--- EXTRACTED INFORMATION ---
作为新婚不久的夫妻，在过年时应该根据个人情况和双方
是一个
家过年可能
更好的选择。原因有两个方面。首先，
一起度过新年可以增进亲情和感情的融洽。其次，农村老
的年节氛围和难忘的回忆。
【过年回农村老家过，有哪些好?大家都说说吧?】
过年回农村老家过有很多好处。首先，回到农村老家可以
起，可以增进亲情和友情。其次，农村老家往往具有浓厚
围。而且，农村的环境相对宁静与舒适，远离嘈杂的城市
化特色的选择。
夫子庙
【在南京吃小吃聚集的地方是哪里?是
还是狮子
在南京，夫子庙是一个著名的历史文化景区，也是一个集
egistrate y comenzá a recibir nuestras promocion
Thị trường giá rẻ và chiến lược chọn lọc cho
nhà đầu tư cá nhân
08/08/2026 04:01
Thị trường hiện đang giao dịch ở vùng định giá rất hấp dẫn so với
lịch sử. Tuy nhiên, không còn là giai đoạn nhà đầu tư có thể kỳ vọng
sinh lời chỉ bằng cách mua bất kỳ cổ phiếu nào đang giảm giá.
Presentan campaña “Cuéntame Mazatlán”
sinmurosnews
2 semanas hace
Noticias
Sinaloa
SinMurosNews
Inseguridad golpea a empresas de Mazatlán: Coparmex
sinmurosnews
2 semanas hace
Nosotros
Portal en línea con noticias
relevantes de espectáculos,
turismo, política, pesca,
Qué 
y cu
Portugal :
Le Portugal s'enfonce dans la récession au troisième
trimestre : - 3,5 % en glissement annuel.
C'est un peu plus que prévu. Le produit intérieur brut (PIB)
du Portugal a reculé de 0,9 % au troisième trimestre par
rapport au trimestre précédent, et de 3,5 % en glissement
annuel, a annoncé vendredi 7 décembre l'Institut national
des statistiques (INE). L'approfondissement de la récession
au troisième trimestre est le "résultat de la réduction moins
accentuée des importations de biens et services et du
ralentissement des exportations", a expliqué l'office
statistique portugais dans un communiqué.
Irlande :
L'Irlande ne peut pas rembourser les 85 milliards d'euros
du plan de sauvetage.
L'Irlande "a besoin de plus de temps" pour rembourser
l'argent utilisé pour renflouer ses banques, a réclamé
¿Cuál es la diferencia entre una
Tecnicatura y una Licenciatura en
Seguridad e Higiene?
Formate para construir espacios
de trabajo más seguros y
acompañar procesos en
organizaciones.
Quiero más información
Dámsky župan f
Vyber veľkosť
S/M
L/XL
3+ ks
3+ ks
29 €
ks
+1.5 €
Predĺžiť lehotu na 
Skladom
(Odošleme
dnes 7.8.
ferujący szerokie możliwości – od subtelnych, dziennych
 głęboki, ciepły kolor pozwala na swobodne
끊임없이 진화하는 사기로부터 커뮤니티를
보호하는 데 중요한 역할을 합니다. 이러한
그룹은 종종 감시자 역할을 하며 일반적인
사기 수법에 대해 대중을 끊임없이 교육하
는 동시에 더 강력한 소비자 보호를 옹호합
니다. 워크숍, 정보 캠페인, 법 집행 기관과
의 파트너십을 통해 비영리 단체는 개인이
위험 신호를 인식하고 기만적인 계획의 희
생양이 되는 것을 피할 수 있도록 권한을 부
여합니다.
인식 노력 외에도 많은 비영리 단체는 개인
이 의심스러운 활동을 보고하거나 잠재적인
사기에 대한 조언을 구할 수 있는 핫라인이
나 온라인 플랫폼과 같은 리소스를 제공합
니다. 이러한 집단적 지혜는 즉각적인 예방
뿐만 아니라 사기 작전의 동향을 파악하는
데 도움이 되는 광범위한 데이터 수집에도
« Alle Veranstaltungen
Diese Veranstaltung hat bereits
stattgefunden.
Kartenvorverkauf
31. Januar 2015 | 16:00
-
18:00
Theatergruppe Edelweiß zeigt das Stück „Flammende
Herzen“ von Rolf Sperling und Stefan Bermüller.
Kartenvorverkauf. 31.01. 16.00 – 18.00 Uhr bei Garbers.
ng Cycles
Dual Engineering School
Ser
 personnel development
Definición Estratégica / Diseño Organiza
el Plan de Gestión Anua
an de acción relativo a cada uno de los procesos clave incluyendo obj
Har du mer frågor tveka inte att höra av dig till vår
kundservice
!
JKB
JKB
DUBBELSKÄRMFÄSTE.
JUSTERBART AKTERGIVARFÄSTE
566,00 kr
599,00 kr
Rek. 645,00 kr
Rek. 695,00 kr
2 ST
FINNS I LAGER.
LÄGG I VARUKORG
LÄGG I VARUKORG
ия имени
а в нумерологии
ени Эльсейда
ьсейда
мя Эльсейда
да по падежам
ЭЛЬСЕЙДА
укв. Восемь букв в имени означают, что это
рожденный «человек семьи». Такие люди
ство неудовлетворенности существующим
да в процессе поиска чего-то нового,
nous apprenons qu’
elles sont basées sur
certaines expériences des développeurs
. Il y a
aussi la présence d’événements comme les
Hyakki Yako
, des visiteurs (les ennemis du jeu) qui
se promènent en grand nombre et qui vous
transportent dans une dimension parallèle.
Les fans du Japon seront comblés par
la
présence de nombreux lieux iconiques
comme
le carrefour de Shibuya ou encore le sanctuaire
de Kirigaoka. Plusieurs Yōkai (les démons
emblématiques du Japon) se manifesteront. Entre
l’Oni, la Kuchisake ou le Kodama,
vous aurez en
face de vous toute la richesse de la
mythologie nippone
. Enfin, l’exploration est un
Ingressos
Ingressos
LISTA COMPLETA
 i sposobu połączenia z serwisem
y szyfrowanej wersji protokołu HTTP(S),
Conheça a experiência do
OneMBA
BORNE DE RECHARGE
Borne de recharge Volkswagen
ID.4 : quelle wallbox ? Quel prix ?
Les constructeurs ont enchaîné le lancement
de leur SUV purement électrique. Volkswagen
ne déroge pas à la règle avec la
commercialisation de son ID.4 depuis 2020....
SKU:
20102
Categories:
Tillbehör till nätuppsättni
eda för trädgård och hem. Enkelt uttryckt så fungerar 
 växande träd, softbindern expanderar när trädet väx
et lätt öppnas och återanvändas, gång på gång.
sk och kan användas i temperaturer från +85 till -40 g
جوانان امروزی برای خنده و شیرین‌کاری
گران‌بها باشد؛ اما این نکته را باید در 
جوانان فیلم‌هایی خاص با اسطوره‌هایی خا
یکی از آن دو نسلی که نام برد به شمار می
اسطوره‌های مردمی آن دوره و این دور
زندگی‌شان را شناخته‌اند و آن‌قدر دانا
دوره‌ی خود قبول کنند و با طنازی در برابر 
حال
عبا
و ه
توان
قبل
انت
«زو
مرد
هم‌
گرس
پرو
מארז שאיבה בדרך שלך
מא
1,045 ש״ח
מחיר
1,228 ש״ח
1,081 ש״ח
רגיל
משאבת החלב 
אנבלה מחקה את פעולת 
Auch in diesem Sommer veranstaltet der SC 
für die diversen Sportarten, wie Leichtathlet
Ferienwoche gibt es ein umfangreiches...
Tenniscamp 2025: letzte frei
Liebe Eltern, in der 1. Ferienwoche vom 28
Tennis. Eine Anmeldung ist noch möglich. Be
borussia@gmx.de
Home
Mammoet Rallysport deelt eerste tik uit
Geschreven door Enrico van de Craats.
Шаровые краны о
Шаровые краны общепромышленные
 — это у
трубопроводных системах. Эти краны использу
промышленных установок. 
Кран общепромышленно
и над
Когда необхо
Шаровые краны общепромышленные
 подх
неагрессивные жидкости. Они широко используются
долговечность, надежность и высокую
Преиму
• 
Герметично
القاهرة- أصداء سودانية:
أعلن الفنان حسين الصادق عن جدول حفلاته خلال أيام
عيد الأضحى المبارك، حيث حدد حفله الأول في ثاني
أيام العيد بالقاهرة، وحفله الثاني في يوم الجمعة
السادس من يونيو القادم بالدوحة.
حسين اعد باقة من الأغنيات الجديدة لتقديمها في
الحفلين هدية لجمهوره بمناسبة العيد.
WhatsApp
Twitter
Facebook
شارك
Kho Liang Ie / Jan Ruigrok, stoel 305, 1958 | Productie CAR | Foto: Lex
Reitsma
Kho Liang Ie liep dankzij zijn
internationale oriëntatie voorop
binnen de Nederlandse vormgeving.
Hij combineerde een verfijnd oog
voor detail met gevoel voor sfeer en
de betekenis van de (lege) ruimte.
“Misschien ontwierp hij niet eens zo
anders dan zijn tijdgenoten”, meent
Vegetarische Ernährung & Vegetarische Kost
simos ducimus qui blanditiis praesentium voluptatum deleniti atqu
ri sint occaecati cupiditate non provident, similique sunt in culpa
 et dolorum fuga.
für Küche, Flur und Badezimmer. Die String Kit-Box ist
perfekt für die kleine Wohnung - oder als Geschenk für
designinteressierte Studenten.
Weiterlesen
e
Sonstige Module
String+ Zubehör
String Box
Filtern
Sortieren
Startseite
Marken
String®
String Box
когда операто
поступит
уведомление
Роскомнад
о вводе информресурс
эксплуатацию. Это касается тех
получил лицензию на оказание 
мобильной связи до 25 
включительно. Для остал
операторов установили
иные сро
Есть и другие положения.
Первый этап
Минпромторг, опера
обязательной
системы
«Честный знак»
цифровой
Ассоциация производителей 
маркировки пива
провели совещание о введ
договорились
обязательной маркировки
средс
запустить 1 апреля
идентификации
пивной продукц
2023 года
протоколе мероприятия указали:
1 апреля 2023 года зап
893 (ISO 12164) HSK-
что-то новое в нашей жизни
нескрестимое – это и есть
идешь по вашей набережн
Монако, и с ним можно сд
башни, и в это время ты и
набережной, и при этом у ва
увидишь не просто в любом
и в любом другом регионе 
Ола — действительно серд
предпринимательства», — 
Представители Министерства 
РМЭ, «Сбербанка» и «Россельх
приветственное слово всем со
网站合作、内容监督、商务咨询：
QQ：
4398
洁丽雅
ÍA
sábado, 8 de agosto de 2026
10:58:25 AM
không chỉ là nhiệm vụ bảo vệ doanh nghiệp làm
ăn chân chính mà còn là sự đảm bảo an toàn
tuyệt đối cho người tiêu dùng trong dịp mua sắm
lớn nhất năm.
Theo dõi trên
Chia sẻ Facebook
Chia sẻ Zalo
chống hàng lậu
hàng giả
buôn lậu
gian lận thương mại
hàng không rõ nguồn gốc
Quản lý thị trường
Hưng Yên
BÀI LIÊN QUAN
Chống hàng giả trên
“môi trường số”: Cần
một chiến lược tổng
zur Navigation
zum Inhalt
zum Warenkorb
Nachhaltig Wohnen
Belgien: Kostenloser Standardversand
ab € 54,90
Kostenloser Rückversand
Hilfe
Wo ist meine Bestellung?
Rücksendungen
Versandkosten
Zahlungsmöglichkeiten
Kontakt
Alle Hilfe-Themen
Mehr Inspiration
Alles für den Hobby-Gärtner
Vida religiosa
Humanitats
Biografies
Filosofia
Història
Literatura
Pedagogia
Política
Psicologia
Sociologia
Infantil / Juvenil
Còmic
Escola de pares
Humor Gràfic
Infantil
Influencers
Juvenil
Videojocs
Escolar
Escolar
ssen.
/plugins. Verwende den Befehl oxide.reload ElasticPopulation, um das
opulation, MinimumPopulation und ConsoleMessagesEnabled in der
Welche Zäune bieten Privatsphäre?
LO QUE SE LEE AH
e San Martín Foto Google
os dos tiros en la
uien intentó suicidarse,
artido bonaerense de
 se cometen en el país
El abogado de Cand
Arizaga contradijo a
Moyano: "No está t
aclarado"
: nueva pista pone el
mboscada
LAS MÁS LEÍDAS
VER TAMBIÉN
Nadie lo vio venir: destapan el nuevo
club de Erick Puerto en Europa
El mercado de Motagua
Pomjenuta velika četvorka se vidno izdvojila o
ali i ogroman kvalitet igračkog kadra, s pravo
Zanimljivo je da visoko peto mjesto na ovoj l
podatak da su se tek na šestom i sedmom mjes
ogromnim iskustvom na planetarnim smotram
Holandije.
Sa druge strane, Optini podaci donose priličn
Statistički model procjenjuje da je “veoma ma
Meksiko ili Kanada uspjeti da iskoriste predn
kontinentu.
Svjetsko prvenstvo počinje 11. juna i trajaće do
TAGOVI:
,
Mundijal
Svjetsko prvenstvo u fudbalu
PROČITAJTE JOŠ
---
### YOUR INSTRUCTIONS
Using only the entries above, output the line with "Tennis. Eine Anmeldung ist noch möglich. Be", the line with "internationale oriëntatie voorop", and all lines between them, exactly as they stand.

### TASK OUTPUT
Tennis. Eine Anmeldung ist noch möglich. Be
borussia@gmx.de
Home
Mammoet Rallysport deelt eerste tik uit
Geschreven door Enrico van de Craats.
Шаровые краны о
Шаровые краны общепромышленные
 — это у
трубопроводных системах. Эти краны использу
промышленных установок. 
Кран общепромышленно
и над
Когда необхо
Шаровые краны общепромышленные
 подх
неагрессивные жидкости. Они широко используются
долговечность, надежность и высокую
Преиму
• 
Герметично
القاهرة- أصداء سودانية:
أعلن الفنان حسين الصادق عن جدول حفلاته خلال أيام
عيد الأضحى المبارك، حيث حدد حفله الأول في ثاني
أيام العيد بالقاهرة، وحفله الثاني في يوم الجمعة
السادس من يونيو القادم بالدوحة.
حسين اعد باقة من الأغنيات الجديدة لتقديمها في
الحفلين هدية لجمهوره بمناسبة العيد.
WhatsApp
Twitter
Facebook
شارك
Kho Liang Ie / Jan Ruigrok, stoel 305, 1958 | Productie CAR | Foto: Lex
Reitsma
Kho Liang Ie liep dankzij zijn
internationale oriëntatie voorop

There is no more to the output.